GYo · 21/05/2009 02:34

new thread!!!!!!!

OP posts:
Are your children’s vaccines up to date?
Moosy · 10/06/2009 09:21

Don't feel bad LB, you're doing what's right for your DS, a little bit of a struggle with him is worth it for the benefits of getting the meds in and avoiding more procedures

STT, I have the same problem with DH sometimes, but now I don't wait for him to tidy his stuff up as it will never happen, I just put it in a big pile in the office where he has to deal with it himself. If he gets grumpy that I've moved his stuff then I reply "if you'd done it yourself then I wouldn't have to" and don't engage in an arguement about it!

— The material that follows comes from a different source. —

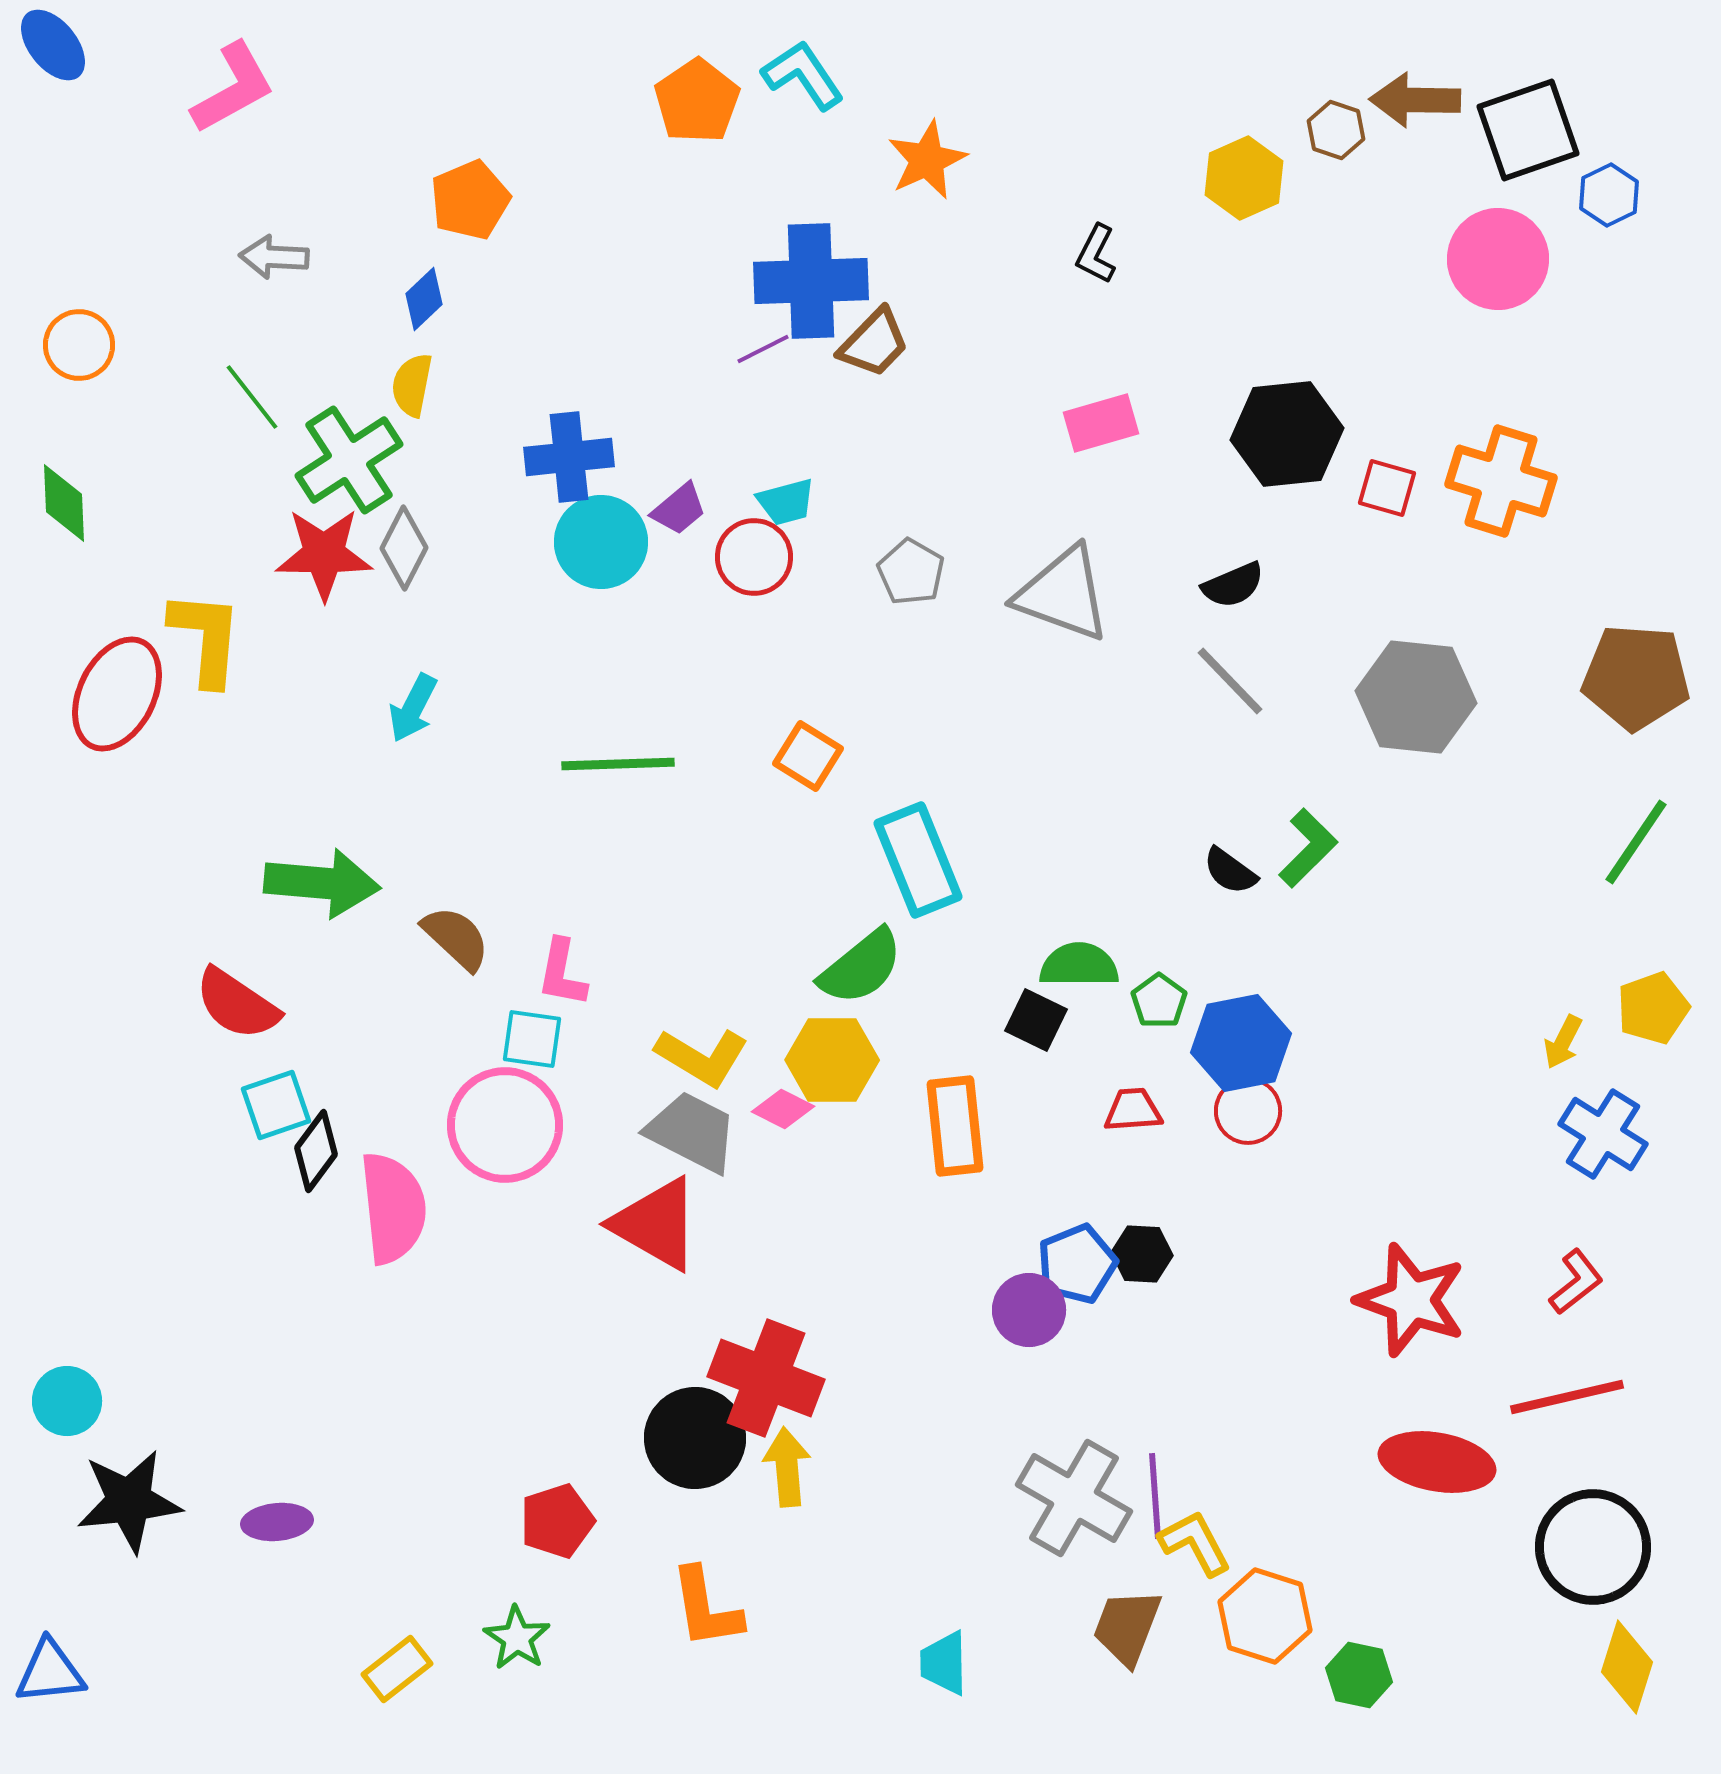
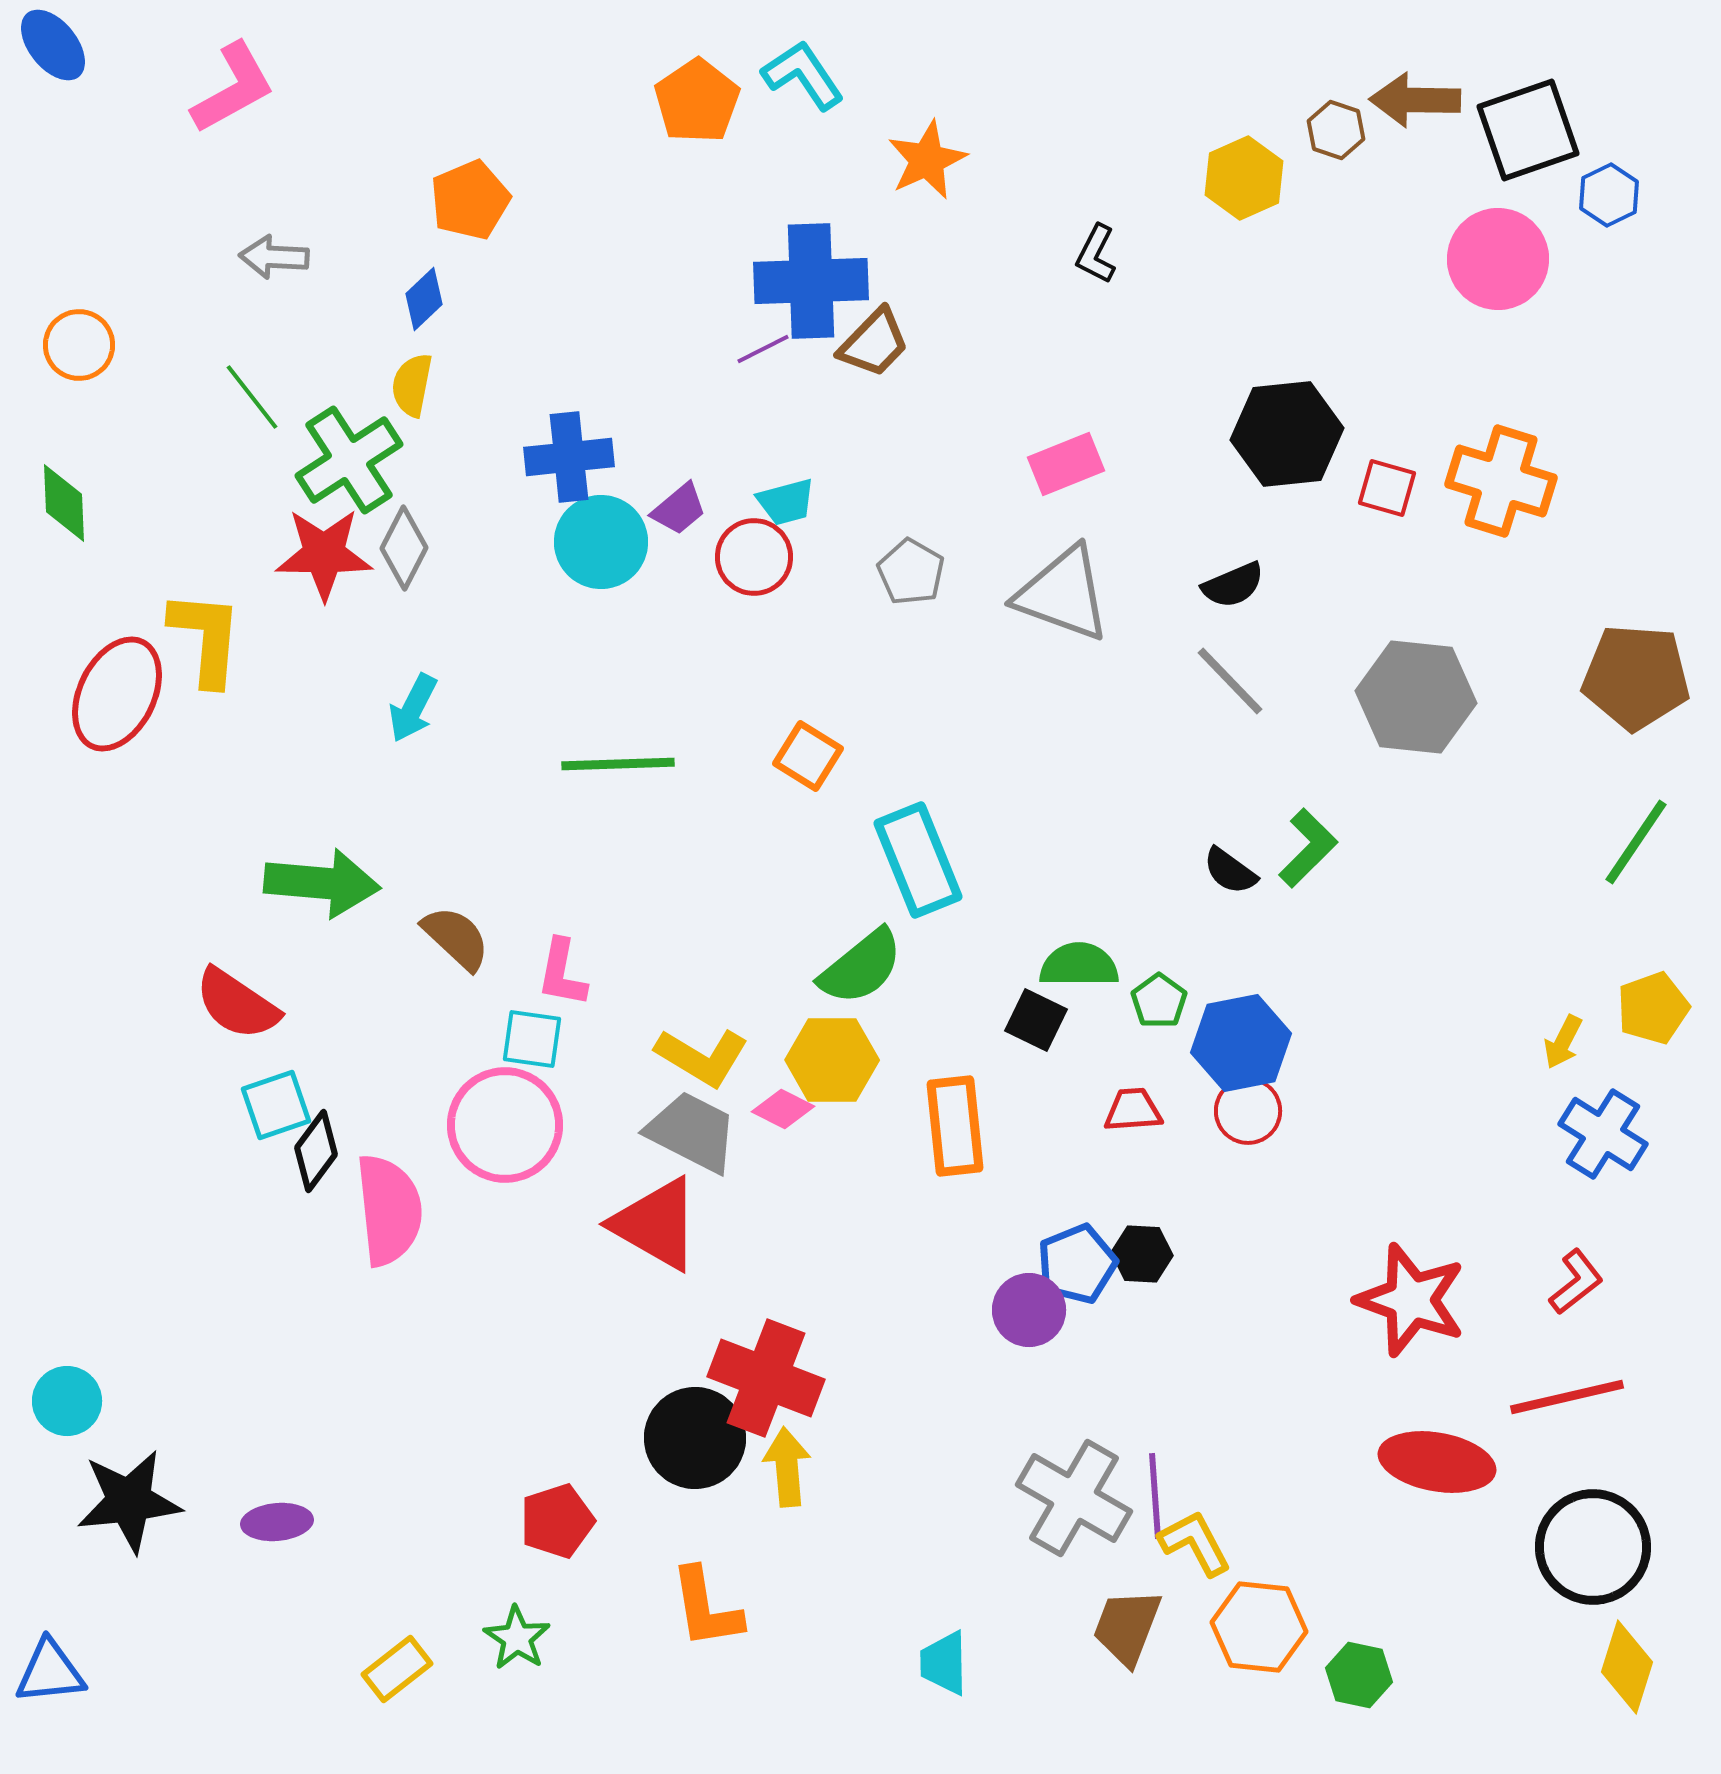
pink rectangle at (1101, 423): moved 35 px left, 41 px down; rotated 6 degrees counterclockwise
pink semicircle at (393, 1208): moved 4 px left, 2 px down
orange hexagon at (1265, 1616): moved 6 px left, 11 px down; rotated 12 degrees counterclockwise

Sorky I know what you mean about shouting at the telly, it's like the supernanny ones, most of the time it's because they have TVs in their bedrooms, don't go to sleep, get over tired and have tantrums and get no consequneces for their actions. Every time it's the same and I get so cross that I can't watch them anymore!

Moosy · 10/06/2009 09:24

DH popped in to get DD1 for preschool earlier and handed me a MASSIVE slab of ginger cake, I don't know where it's come from, but yummmmmmy!!

Happy birthday GYo, and enjoy your shopping trip Kayz!

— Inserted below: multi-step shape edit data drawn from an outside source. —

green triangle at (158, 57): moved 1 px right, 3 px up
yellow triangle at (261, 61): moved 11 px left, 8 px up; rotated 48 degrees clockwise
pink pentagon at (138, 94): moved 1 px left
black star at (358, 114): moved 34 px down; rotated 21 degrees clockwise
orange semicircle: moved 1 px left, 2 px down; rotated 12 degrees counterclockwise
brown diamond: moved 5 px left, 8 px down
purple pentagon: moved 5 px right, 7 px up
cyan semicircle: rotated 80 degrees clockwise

glaskham · 10/06/2009 09:39

GYo- happy birthday!! Hope its a good one!! Your first as a mummy- thats very special for you i'm sure!!

Hello everyone else- i was scared out of my own bed at 4am this morning by a big-bad-ass spider on our ceiling!! It was enormous!! and i couldn't poke it down as it was right above DH's head... so i took me and DD2 downstairs and we slept on the sofa!! she actually slept better on the sofa with me than she normally would in the night... she was very good and went from 9pm till 2ish though but was up lots between then and 4am... but it was better sleep-wise than it has been the last couple of weeks!!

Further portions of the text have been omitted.